[Infra] Add PoC of overfitting judging by JanKrivanek · Pull Request #140 · dotnet/skills

JanKrivanek · 2026-02-27T14:40:21Z

Motivation

To have visibility into whether the eval tests are providing results that reliably judge skill quality versus just overfit on specific skill features

Sample

ViktorHofer · 2026-02-27T14:48:02Z

Do you have a design doc or can you share more info on what this does?

Copilot

Pull request overview

This pull request adds a proof-of-concept LLM-based overfitting detection system to the skill-validator infrastructure.
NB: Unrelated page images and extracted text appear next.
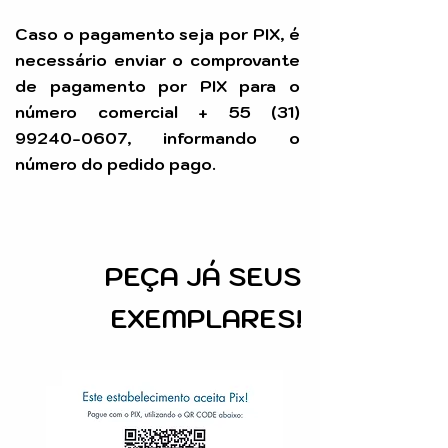
Caso o pagamento seja por PIX, é
necessário enviar o comprovante
de pagamento por PIX para o
número comercial +
55 (31)
99240-0607
, informando o
número do pedido pago.
PEÇA
JÁ SEUS
EXEMPLARES!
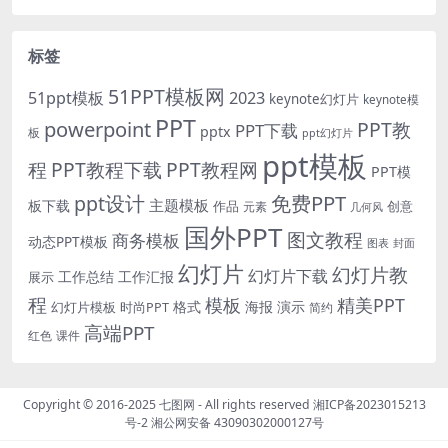
标签
51PPT模板网
51ppt模板
2023
keynote幻灯片
keynote模
PPT
powerpoint
PPT教
PPT下载
pptx
板
ppt幻灯片
ppt模板
程
PPT教程下载
PPT教程网
PPT模
免费PPT
ppt设计
主题模板
板下载
作品
创意
元素
几何风
国外PPT
图文教程
商务模板
动态PPT模板
图表
封面
幻灯片
幻灯片教
幻灯片下载
工作总结
工作汇报
展示
程
模板
精美PPT
格式
海报
演示
时尚PPT
幻灯片模板
简约
高端PPT
红色
课件
Copyright © 2016-2025
七图网
- All rights reserved
湘ICP备2023015213
号-2
湘公网安备 43090302000127号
The feature analyzes whether evaluation tests genuinely measure skill quality or merely test for memorization of specific skill vocabulary and syntax patterns.

Changes:

Introduces an OverfittingJudge service that uses LLM prompting to classify rubric items and assertions into categories (outcome/technique/vocabulary for rubrics, broad/narrow for assertions) and computes an overfitting score
Integrates overfitting checks into the validation pipeline as a parallel, non-blocking operation with configurable CLI flags (--no-overfitting-check, --overfitting-fix)
Extends reporting to display overfitting scores in console output, markdown tables, and dashboard visualizations with severity-based icons and colors

Reviewed changes

Copilot reviewed 8 out of 8 changed files in this pull request and generated 1 comment.

Show a summary per file

File	Description
eng/skill-validator/src/Models/Models.cs	Adds OverfittingSeverity enum, assessment record types (RubricOverfitAssessment, AssertionOverfitAssessment), OverfittingResult, and configuration options to SkillVerdict and ValidatorConfig
eng/skill-validator/src/Services/OverfittingJudge.cs	New service implementing LLM-based overfitting analysis with prompt engineering, score computation, retry logic, and optional fix generation
eng/skill-validator/src/Commands/ValidateCommand.cs	Adds CLI options and integrates overfitting check as a parallel task that doesn't fail the verdict on error
eng/skill-validator/src/Services/Reporter.cs	Extends console and markdown output to display overfitting scores with severity-based formatting; adds FormatOverfitCell helper
eng/skill-validator/tests/OverfittingJudgeTests.cs	Comprehensive test suite covering score computation, JSON parsing, severity mapping, prompt building, and reporter integration
eng/dashboard/generate-benchmark-data.ps1	Adds overfitting severity and score fields to benchmark entries when moderate or high overfitting is detected
eng/dashboard/dashboard.js	Adds overfitting summary cards, chart markers (star symbols), tooltips, and legend notes using shared helper functions
eng/skill-validator/OverfittingDetection.md	Comprehensive implementation plan documenting prompt design, architecture, scoring methodology, and integration approach

💡 Add Copilot custom instructions for smarter, more guided reviews. Learn how to get started.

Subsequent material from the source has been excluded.